February 8, 2013
Fermi acceleration, so named because it was first theorized by Italian-American physicist Enrico Fermi in 1949, is one process by which tiny particles in the vast reaches of space can be accelerated to amazing speeds.
The process described by Fermi involves a charged particle like a proton or an electron bouncing off a magnetic field, often one associated with an interstellar cloud of dust and gas. This accelerates a particle only a tiny amount; but in the late 1970s, theorists showed that the shock waves thrown out by supernova explosions can accelerate particles much more efficiently and to much higher energies.
Charged particles ahead of the shock front can pass through it and get bounced about – “scattered” is the physics term – by magnetic fields that travel with the shock front. Often they careen back through the shock into magnetic fields on the other side, which ping-pong them across the shock again.
The particles gain energy every time they cross the shock front. By chance, a small number of particles cross the shock front many, many times, gaining energy until they’re zooming back and forth at close to the speed of light. Some of these escape the shock front altogether, to go zipping through the cosmos.
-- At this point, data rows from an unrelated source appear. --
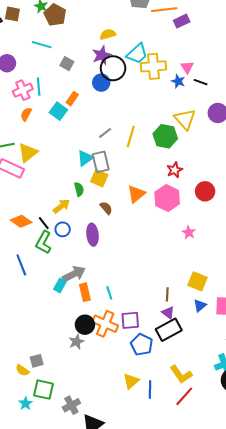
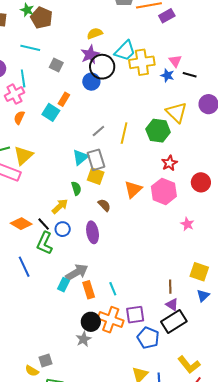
cyan line: (39, 87) -> (23, 78), moved

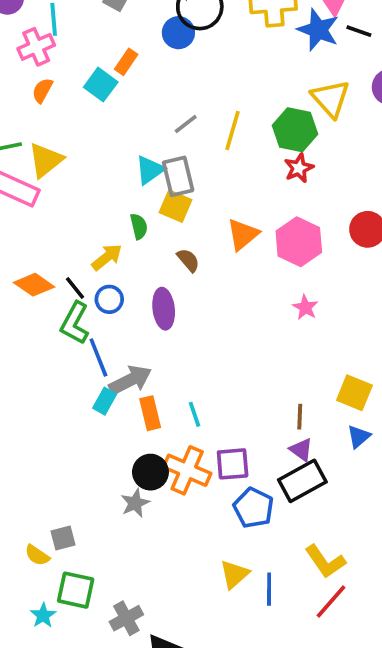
blue star: (167, 75) -> (318, 30), size x1.6
red star: (169, 163) -> (299, 168), moved
pink star: (187, 224) -> (305, 307), moved
blue line: (24, 267) -> (98, 358), moved

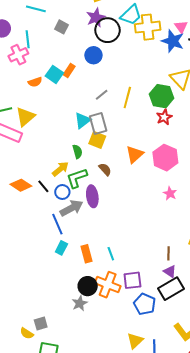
blue circle: (178, 33) -> (93, 55), moved
orange rectangle: (126, 62) -> (69, 71), moved
orange semicircle: (42, 90) -> (35, 82), moved, turned -136
green L-shape: (75, 323) -> (77, 178), moved, turned 45
gray arrow: (130, 380) -> (72, 208), moved

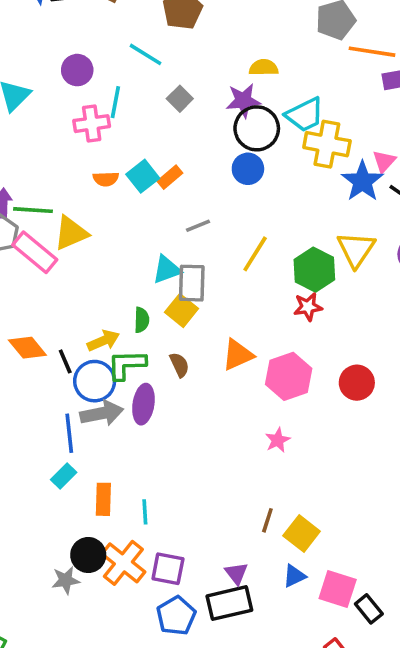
blue circle: (93, 55) -> (248, 169), moved
gray line: (102, 95) -> (198, 226), moved
blue circle: (62, 192) -> (95, 381), size x1.5
brown line: (169, 253) -> (267, 520), moved

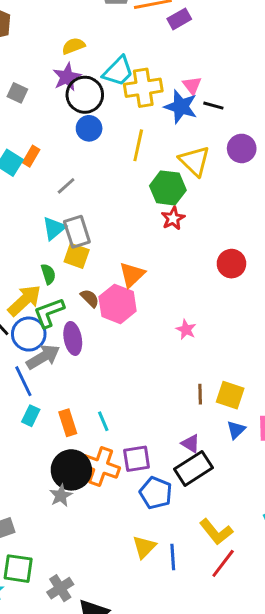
yellow line: (255, 254) -> (138, 145), moved
yellow arrow: (103, 341) -> (24, 300), size x1.4
pink hexagon: (289, 376) -> (118, 304), moved
black circle: (88, 555) -> (71, 470), size x1.4

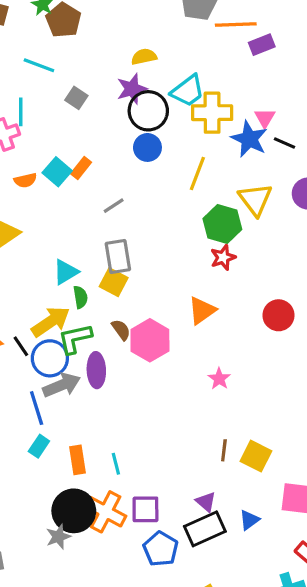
cyan triangle: (54, 228) -> (66, 272), moved
orange triangle: (132, 275) -> (202, 311), moved
blue triangle: (236, 430) -> (249, 520), moved

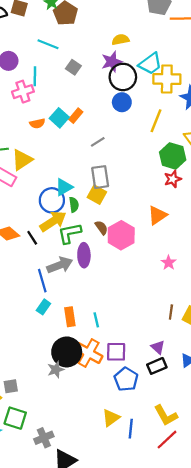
blue circle: (50, 358) -> (52, 200), moved
black rectangle: (205, 529) -> (157, 366), size x0.7

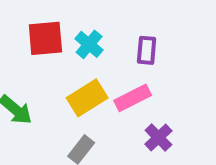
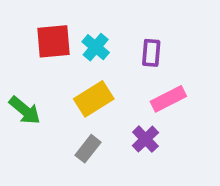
pink rectangle: (133, 98) -> (168, 99), moved
purple cross: (158, 138) -> (145, 139), moved

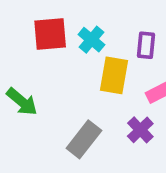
yellow rectangle: (94, 99) -> (114, 75), moved, turned -48
gray rectangle: (88, 149) -> (84, 139), size x1.4

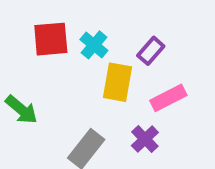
purple rectangle: (146, 45) -> (151, 51), turned 36

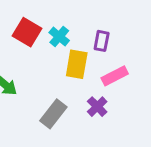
red square: (51, 39) -> (27, 32), turned 36
purple rectangle: (151, 51) -> (102, 41), turned -30

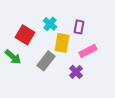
red square: (27, 32) -> (25, 35), moved
gray rectangle: (53, 114) -> (46, 61), moved

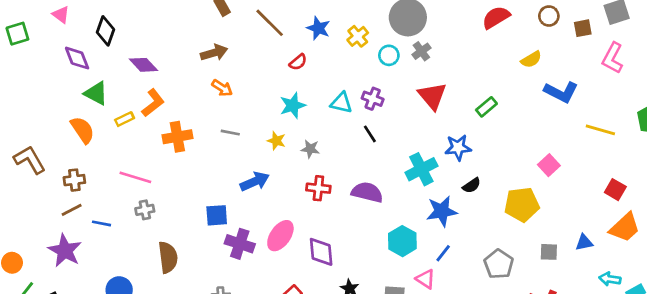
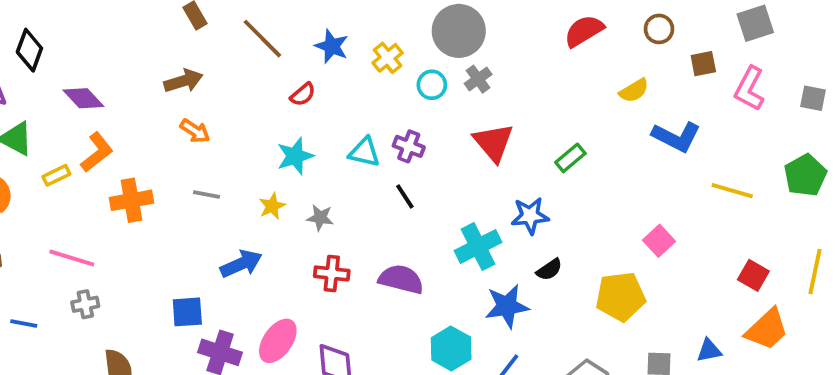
brown square: (583, 28) -> (703, 64), moved
yellow star: (276, 141) -> (272, 206), turned 30

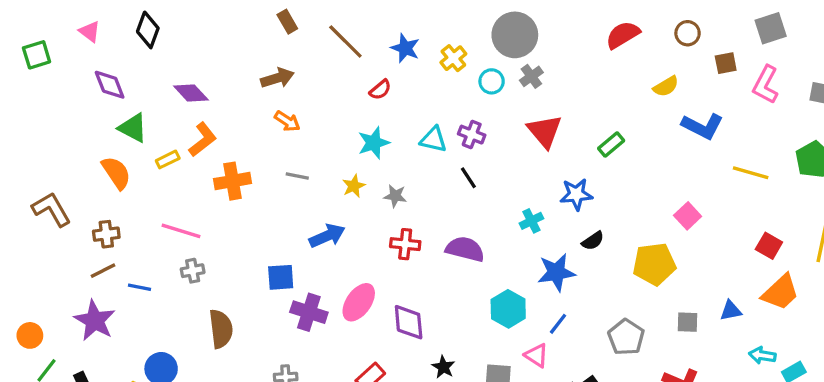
black diamond: (29, 50) -> (148, 30), moved
cyan cross: (478, 247) -> (531, 221), size x0.6

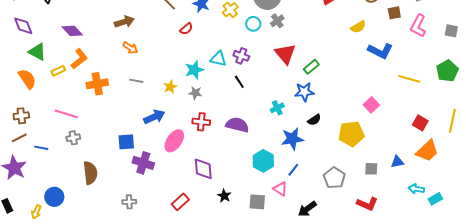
cyan star: (374, 143) -> (194, 70), moved
green rectangle: (611, 144) -> (311, 67), moved
pink ellipse: (359, 302) -> (174, 141), moved

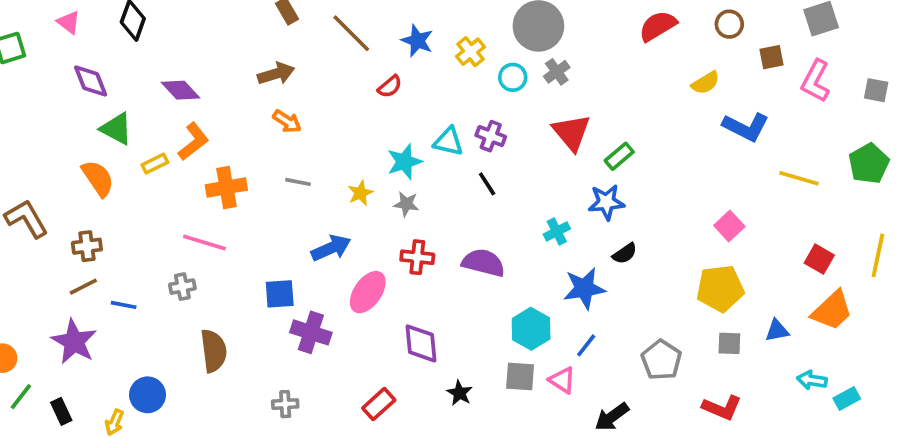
pink line: (66, 114) -> (204, 243), moved
yellow pentagon: (351, 134) -> (720, 288), moved
gray square: (257, 202) -> (520, 376), moved

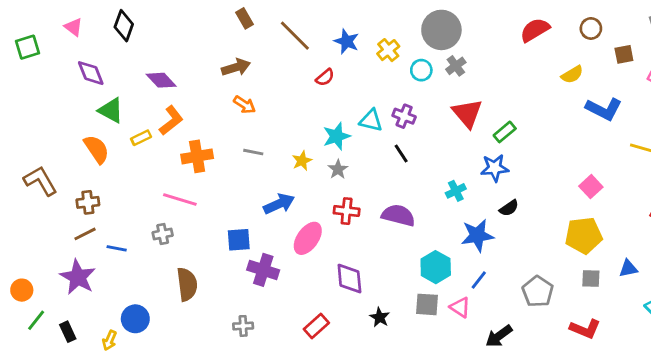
gray star: (406, 204) -> (338, 169), turned 30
This is thought to be a source of cosmic rays.
“An analogy that is sometimes used is of two tennis players, one rushing towards the net and the other receding more slowly,” said Roger Blandford, director of the Kavli Institute for Particle Astrophysics and Cosmology at SLAC and Stanford – and one of the theorists who originally proposed this second, more efficient type of acceleration with collaborator Jeremiah Ostriker, now of Columbia University.
“They volley the tennis ball back and forth with it getting faster and faster until the approaching player hits it out," he added. "I like this analogy because I played tennis regularly with Jerry when I was thinking about this!”